The Egyptian and UAE embassies in Tripoli have been damaged in bomb attacks very early this morning. Car bombs exploded at much the same time outside the walls of the Egyptian embassy on the Corniche, a stone’s throw from the Italian embassy and the Waddan Hotel, and outside the UAE’s premises in Siyahiya in west Tripoli. No one was hurt in either attack because of the timing and also because both embassies are closed.
The explosions follow those yesterday in Tobruk, Beida and Benghazi in which five people were killed.
It is not known who was responsible for any of the attacks – yesterday’s or today’s – but Libyan military analyst Mohamed Al-Naas, speaking on An-Nabaa TV last night, said that yesterday’s attacks were the work of “revolutionaries” opposed to Hafter. Said to be a supporter of Libya Dawn, Naas said they had the right to do so.
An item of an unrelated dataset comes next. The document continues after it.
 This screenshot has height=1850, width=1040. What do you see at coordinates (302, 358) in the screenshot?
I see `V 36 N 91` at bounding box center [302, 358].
Both Egypt and the UAE have been accused by Libya Dawn and Omar Al-Hassi’s team of providing military support to Hafter in the east and targeting Libya Dawn forces in the west, claims that both countries have denied.
Following the accusations, the Egyptian embassy was sacked and looted last month, allegedly by militiamen belonging to Misratan and Suq Al-Juma units.
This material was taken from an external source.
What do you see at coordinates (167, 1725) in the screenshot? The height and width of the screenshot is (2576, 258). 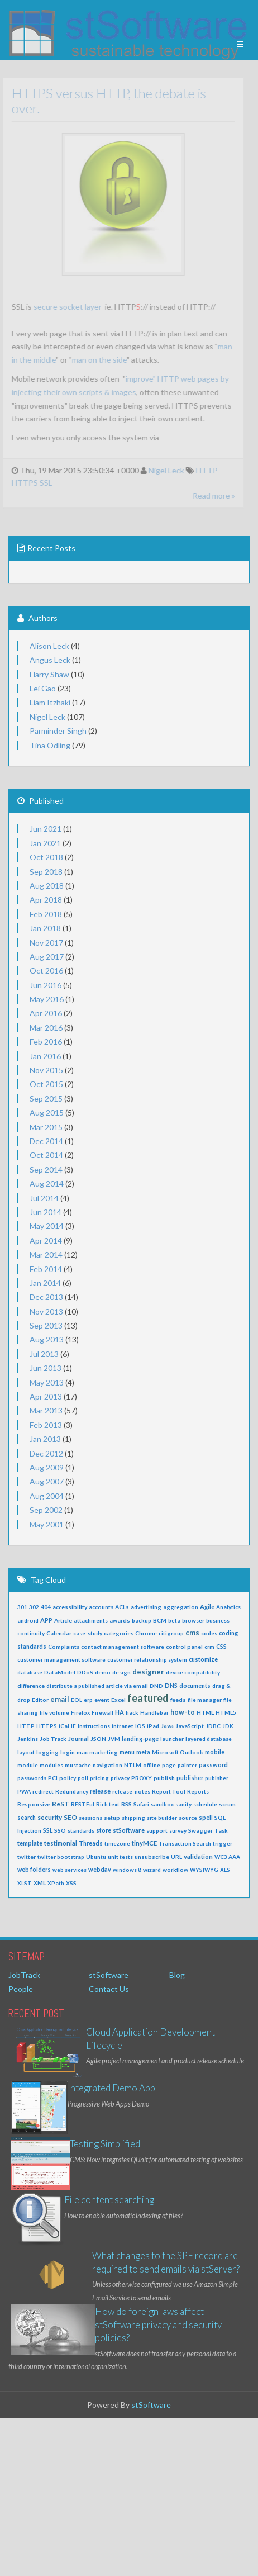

A bomb exploded outside the Egyptian consulate in Benghazi in August last year.
Until now the only other bomb attack on an embassy since the revolution was that against the French embassy in April last year. It was believed to have been carried out by Islamists angry at France’s intervention in Mali.
Attacks on embassies were similarly used as a political tool by the Qaddafi regime during the revolution. The UAE embassy, along with those of Qatar, the UK and Italy were set on fire by Qaddafi supporters.